John pretended he didn't need the photos of his family. Maybe he
just wanted to be someone's favorite possession.
If he returned to Xavier's school he knew he could hold on to Jill
for a little while longer. He knew he couldn't stay there; the
burning itch under his skin wouldn't allow it. He could persevere
for Jill because it was the only way.
He listened to the sounds of ecstasy his own voice made when she took
him in her mouth; the tiny gasps and huffy moans sounded almost as
unfamiliar as hers sometimes did. His hand clasped around his shark-
mouthed lighter, the metal warm from the rising heat of his body.
She licked him, kissed him, and he released his hold on his lighter,
his fingers interlaced within the soft strands of her jasmine honey
John didn't think he could ever feel harder; he no longer felt the
throbbing cut on his cheek. He wanted Jill to swallow everything up
he didn't like and he realized she was right; he was afraid that her
being with him would make her dirty and she couldn't be dirty. It
was why he wanted her and needed her; she made him feel good. She
made the edges softer and easier to find. Jill wasn't just his
girlfriend; she was his fairytale.
The little match girl. His little match girl. Goddess, princess,
queen. He could taste her smile in his sleep. There was just one
problem. The little match girl burned herself to death.
"I don't think I can swallow this," she said, looking up at
him. "It's not because I don't like you."
John opened his eyes, dazed, his breathing constant and ready; the
ceiling seemed higher than usual. He sat up halfway, resting his
weight on his elbows, his mouth slightly open and his eyes gleaming
with interrupted fever.
She was still there, still with him, and for one moment it was like
time halted too suddenly. The intensity of the moment had been
startled by her innocent uncertainty. He smiled slightly and took
off his shirt, tossing it to her.
"It's okay," he said, his cheeks glowing softly like lush
embers. "Just spit it out."
"In your shirt?"
"Yes. Please," he said, his voice casually potent, and laid back
again, except he couldn't close his eyes and he was forced to realize
that everything was real.
Not for too long, though, because several seconds after she took him
in her mouth he came. John closed his eyes and licked his lips, his
eager breathing easing into complete sedation.
Jill watched him quietly, her finger stroking his hipbone. She
stared down at his exhausted penis, waiting for him to say something.
"You're uncomfortable with being comfortable," she said. "Pretty
little possession. There's no such thing."

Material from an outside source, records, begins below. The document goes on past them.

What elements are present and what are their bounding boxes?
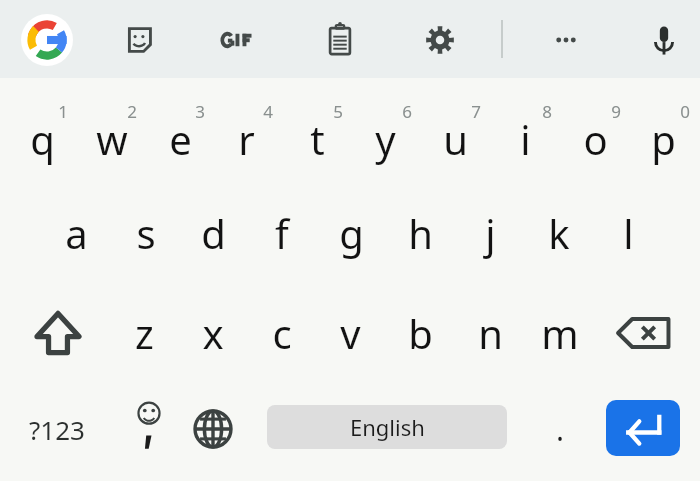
staticText: 6	[402, 100, 412, 123]
button[interactable]: y	[351, 105, 420, 173]
staticText: o	[583, 112, 608, 166]
staticText: p	[651, 112, 676, 166]
staticText: f	[275, 206, 289, 260]
button[interactable]: w	[77, 105, 146, 173]
button[interactable]: a	[42, 199, 111, 267]
button[interactable]: e	[146, 105, 215, 173]
button[interactable]: p	[629, 105, 698, 173]
button[interactable]: Voice input	[638, 14, 690, 66]
button[interactable]: Switch language	[182, 398, 244, 460]
staticText: 3	[195, 100, 205, 123]
button[interactable]: Enter	[606, 400, 680, 456]
staticText: u	[443, 112, 468, 166]
staticText: ?123	[29, 412, 85, 447]
staticText: b	[408, 306, 433, 360]
button[interactable]: q	[8, 105, 77, 173]
staticText: 4	[263, 100, 273, 123]
button[interactable]: .	[532, 400, 588, 458]
button[interactable]: 0	[650, 97, 700, 126]
button[interactable]: c	[247, 299, 316, 367]
staticText: s	[136, 206, 156, 260]
button[interactable]: k	[524, 199, 593, 267]
button[interactable]: 2	[97, 97, 166, 126]
staticText: 2	[127, 100, 137, 123]
staticText: w	[96, 112, 128, 166]
button[interactable]: 6	[372, 97, 441, 126]
staticText: .	[556, 409, 565, 450]
button[interactable]: u	[421, 105, 490, 173]
staticText: z	[135, 306, 154, 360]
button[interactable]: z	[110, 299, 179, 367]
button[interactable]: Stickers	[113, 14, 165, 66]
button[interactable]: f	[247, 199, 316, 267]
staticText: j	[485, 206, 496, 260]
button[interactable]: Clipboard	[314, 14, 366, 66]
button[interactable]: 3	[165, 97, 234, 126]
button[interactable]: More options	[540, 14, 592, 66]
staticText: i	[520, 112, 531, 166]
button[interactable]: g	[317, 199, 386, 267]
button[interactable]: 4	[233, 97, 302, 126]
staticText: 8	[542, 100, 552, 123]
button[interactable]: t	[283, 105, 352, 173]
button[interactable]: ?123	[14, 400, 100, 458]
button[interactable]: d	[179, 199, 248, 267]
staticText: c	[272, 306, 292, 360]
button[interactable]: r	[212, 105, 281, 173]
button[interactable]: 5	[303, 97, 372, 126]
button[interactable]: v	[316, 299, 385, 367]
button[interactable]: x	[178, 299, 247, 367]
button[interactable]: 8	[512, 97, 581, 126]
button[interactable]: Google Search	[21, 14, 73, 66]
staticText: a	[65, 206, 88, 260]
staticText: English	[350, 412, 425, 442]
staticText: v	[340, 306, 361, 360]
staticText: q	[30, 112, 55, 166]
button[interactable]: i	[491, 105, 560, 173]
button[interactable]: b	[386, 299, 455, 367]
button[interactable]: h	[386, 199, 455, 267]
button[interactable]: GIF	[212, 14, 264, 66]
button[interactable]: 1	[28, 97, 97, 126]
button[interactable]: s	[111, 199, 180, 267]
staticText: t	[310, 112, 325, 166]
staticText: g	[339, 206, 364, 260]
staticText: d	[201, 206, 226, 260]
button[interactable]: English	[267, 405, 507, 449]
staticText: n	[478, 306, 503, 360]
staticText: 7	[471, 100, 481, 123]
staticText: m	[541, 306, 579, 360]
button[interactable]: n	[456, 299, 525, 367]
staticText: 0	[680, 100, 690, 123]
button[interactable]: Emoji and comma	[118, 396, 180, 462]
staticText: e	[169, 112, 192, 166]
staticText: l	[623, 206, 634, 260]
staticText: 1	[58, 100, 68, 123]
staticText: k	[548, 206, 570, 260]
button[interactable]: o	[561, 105, 630, 173]
staticText: r	[238, 112, 255, 166]
button[interactable]: j	[456, 199, 525, 267]
staticText: 9	[611, 100, 621, 123]
button[interactable]: Settings	[414, 14, 466, 66]
button[interactable]: 9	[581, 97, 650, 126]
staticText: y	[375, 112, 396, 166]
button[interactable]: l	[594, 199, 663, 267]
staticText: 5	[333, 100, 343, 123]
staticText: x	[202, 306, 224, 360]
button[interactable]: 7	[441, 97, 510, 126]
button[interactable]: Backspace	[608, 298, 680, 368]
button[interactable]: m	[525, 299, 594, 367]
button[interactable]: Shift	[23, 298, 93, 368]
staticText: h	[408, 206, 433, 260]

He reached for his pants, his eyes still closed, and pulled them up
halfway. Then he looked at her and she smiled half-heartedly. He
took his shirt from her hands and tossed it on the floor.
"Did it suck?"
Her voice sounded unusually sad and he ignored it.

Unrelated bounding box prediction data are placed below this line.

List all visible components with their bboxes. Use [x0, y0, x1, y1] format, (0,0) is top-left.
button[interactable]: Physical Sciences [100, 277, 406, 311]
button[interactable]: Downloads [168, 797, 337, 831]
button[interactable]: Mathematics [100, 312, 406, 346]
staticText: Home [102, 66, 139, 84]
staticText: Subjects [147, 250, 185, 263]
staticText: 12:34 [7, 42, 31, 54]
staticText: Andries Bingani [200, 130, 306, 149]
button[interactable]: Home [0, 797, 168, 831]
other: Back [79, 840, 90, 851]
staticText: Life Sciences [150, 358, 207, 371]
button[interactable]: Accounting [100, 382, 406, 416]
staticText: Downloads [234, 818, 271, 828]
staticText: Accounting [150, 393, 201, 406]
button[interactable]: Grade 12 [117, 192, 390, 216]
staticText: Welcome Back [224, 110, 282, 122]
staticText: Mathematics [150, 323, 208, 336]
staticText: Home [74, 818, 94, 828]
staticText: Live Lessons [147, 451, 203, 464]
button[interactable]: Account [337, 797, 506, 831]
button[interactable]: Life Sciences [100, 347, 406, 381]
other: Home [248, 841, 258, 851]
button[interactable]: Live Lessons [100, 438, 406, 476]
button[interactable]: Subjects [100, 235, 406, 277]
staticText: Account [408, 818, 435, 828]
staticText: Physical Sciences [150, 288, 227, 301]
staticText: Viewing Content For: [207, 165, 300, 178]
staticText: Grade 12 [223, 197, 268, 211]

"In all the right places," he said. "When I started having wet
dreams I made my bed so my mother wouldn't know, but she knew. They
just know. She tussled my hair and said, `My little spitfire.'"
"Can you be my little spitfire?"
"Sure," he said. "She really liked movies. She always made me watch
them with her or she'd take me to see them."

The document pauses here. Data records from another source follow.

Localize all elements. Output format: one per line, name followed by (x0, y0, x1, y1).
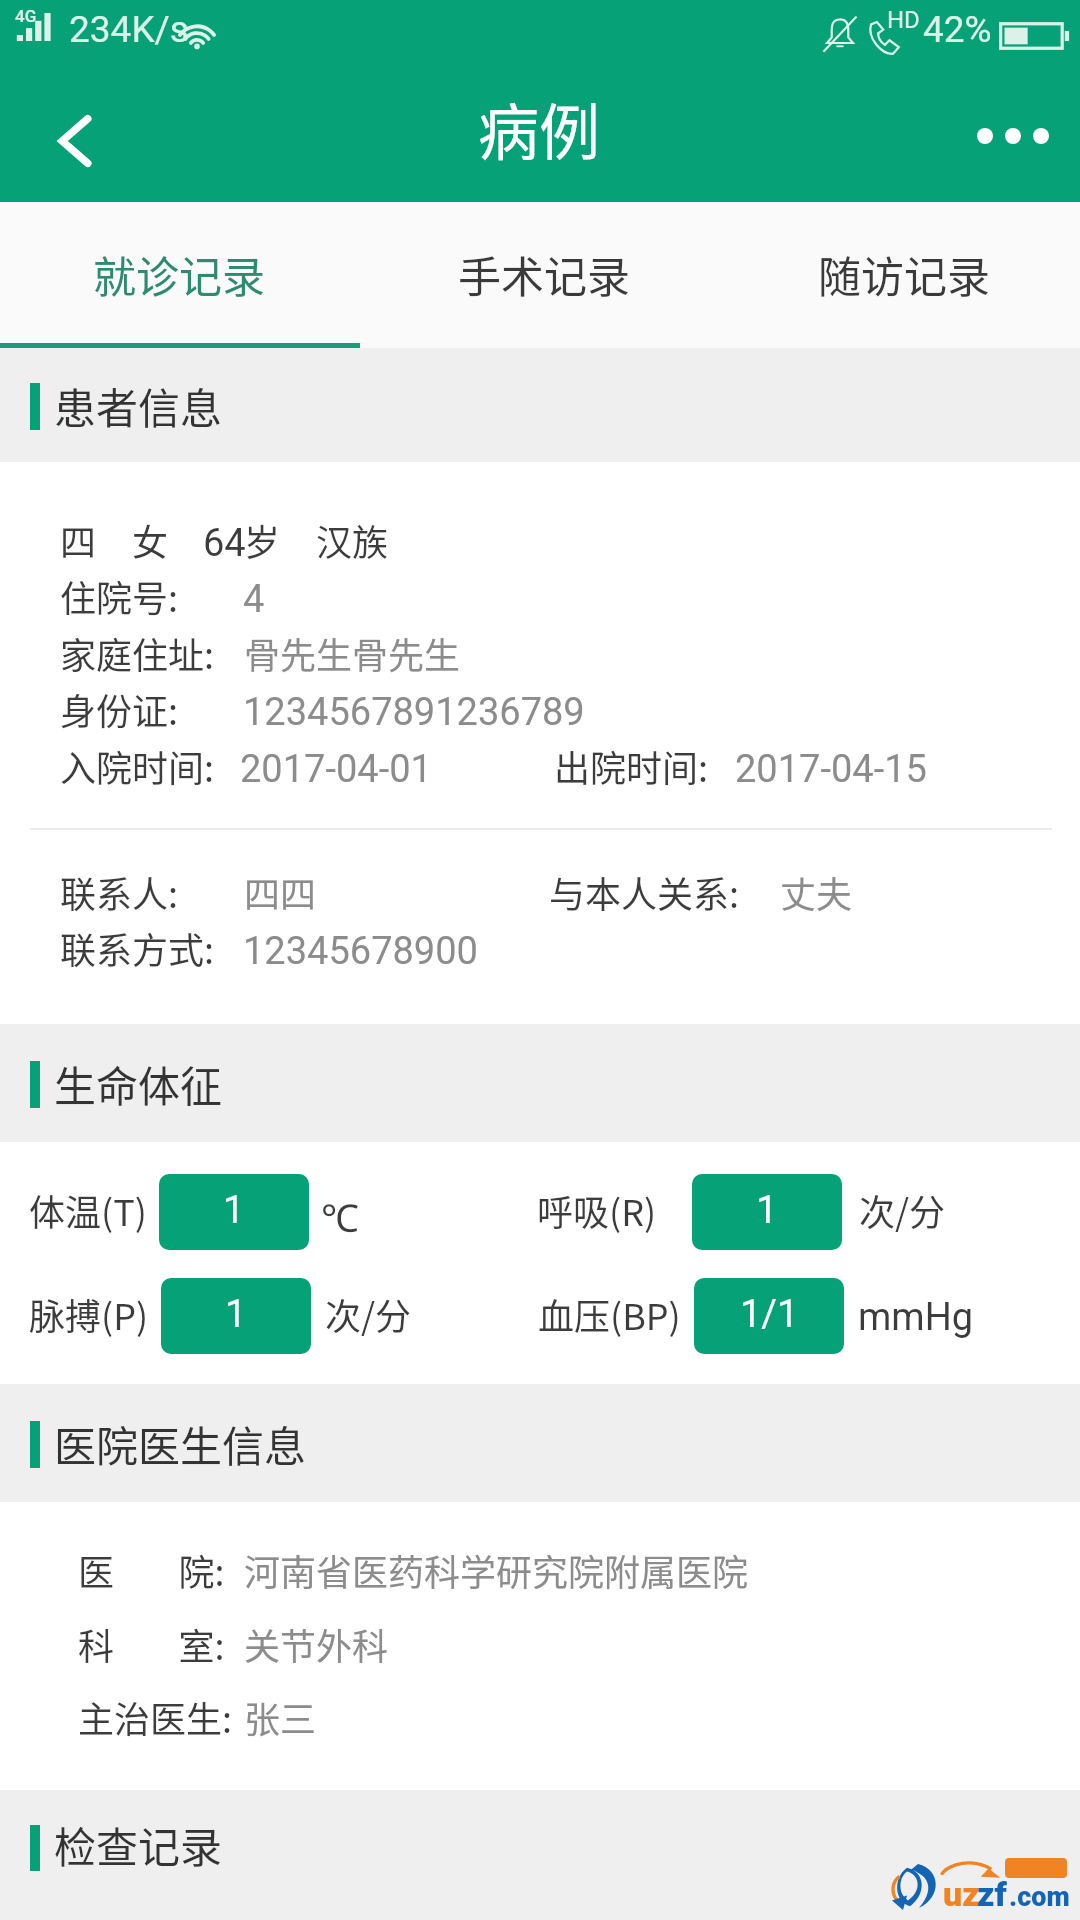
button[interactable]: 1 (161, 1278, 311, 1354)
staticText: 手术记录 (458, 243, 630, 305)
staticText: 2017-04-01 (240, 747, 432, 792)
staticText: 2017-04-15 (735, 747, 927, 792)
staticText: 住院号: (60, 570, 179, 622)
staticText: 次/分 (325, 1288, 412, 1340)
staticText: 河南省医药科学研究院附属医院 (244, 1544, 749, 1596)
staticText: 64 (203, 521, 246, 566)
staticText: 四四 (244, 866, 317, 918)
staticText: 身份证: (60, 683, 179, 735)
button[interactable]: 医院医生信息 (0, 1384, 1080, 1502)
staticText: 体温(T) (29, 1184, 147, 1236)
staticText: mmHg (858, 1295, 974, 1340)
staticText: 科 室: (78, 1618, 225, 1670)
button[interactable]: 1 (692, 1174, 842, 1250)
staticText: 就诊记录 (93, 243, 265, 305)
staticText: 与本人关系: (549, 866, 740, 918)
staticText: 234K/s (69, 8, 189, 51)
button[interactable]: 随访记录 (720, 202, 1080, 348)
staticText: 次/分 (859, 1184, 946, 1236)
staticText: 出院时间: (554, 740, 709, 792)
staticText: 检查记录 (54, 1814, 223, 1875)
staticText: 1/1 (740, 1292, 799, 1337)
staticText: 呼吸(R) (537, 1184, 657, 1236)
staticText: 家庭住址: (60, 627, 215, 679)
staticText: 主治医生: (78, 1691, 233, 1743)
staticText: 骨先生骨先生 (244, 627, 461, 679)
staticText: 1 (223, 1188, 245, 1233)
staticText: 入院时间: (60, 740, 215, 792)
staticText: uz (943, 1874, 980, 1914)
staticText: 脉搏(P) (29, 1288, 149, 1340)
staticText: .com (1009, 1881, 1070, 1913)
staticText: 1 (225, 1292, 247, 1337)
staticText: ℃ (321, 1191, 359, 1243)
button[interactable]: Back (0, 70, 150, 202)
staticText: 4 (243, 577, 265, 622)
staticText: 42% (923, 8, 992, 51)
staticText: 12345678900 (243, 929, 478, 974)
staticText: 四 女 (60, 514, 205, 566)
button[interactable]: 1/1 (694, 1278, 844, 1354)
staticText: 血压(BP) (538, 1288, 681, 1340)
staticText: 医院医生信息 (54, 1413, 307, 1474)
button[interactable]: 就诊记录 (0, 202, 360, 348)
staticText: zf (977, 1874, 1007, 1914)
staticText: 丈夫 (780, 866, 853, 918)
button[interactable]: 检查记录 (0, 1790, 1080, 1920)
button[interactable]: More options (950, 70, 1080, 202)
staticText: 1 (756, 1188, 778, 1233)
staticText: 联系方式: (60, 922, 215, 974)
staticText: 患者信息 (54, 375, 223, 436)
staticText: 岁 汉族 (244, 514, 389, 566)
staticText: HD (887, 6, 920, 34)
staticText: 关节外科 (244, 1618, 389, 1670)
button[interactable]: 手术记录 (360, 202, 720, 348)
staticText: 4G (15, 6, 37, 26)
button[interactable]: 患者信息 (0, 348, 1080, 462)
staticText: 1234567891236789 (243, 690, 585, 735)
staticText: 医 院: (78, 1544, 225, 1596)
button[interactable]: 1 (159, 1174, 309, 1250)
staticText: 病例 (478, 84, 601, 172)
staticText: 生命体征 (54, 1053, 223, 1114)
staticText: 联系人: (60, 866, 179, 918)
staticText: 张三 (244, 1691, 317, 1743)
staticText: 随访记录 (818, 243, 990, 305)
button[interactable]: 生命体征 (0, 1024, 1080, 1142)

"We could go to the movies tomorrow," said Jill. She paused and
pressed her lips together, licking them quickly. "I did try to kill
myself once. I walked into the sailboat lake."
"In Central Park? Near Alice?"
"Yeah," she said. "I closed my eyes and floated. The water doesn't
have to be that deep to drown in it. It wasn't for Ophelia."
He stared at her, fascinated by her darling idiosyncrasies. "What
"I held my breath, squeezed my eyes shut really tight, and decided it
was stupid. For me, not for Ophelia."
"Oh," he said.
"I'm not the crazy little chica that could," said Jill.
She smiled and combed her slender fingers through his slicked back
dark hair. His eyes gazed at her sexy sleepy.
John memorized her smile. She was saved. She could never get dirty.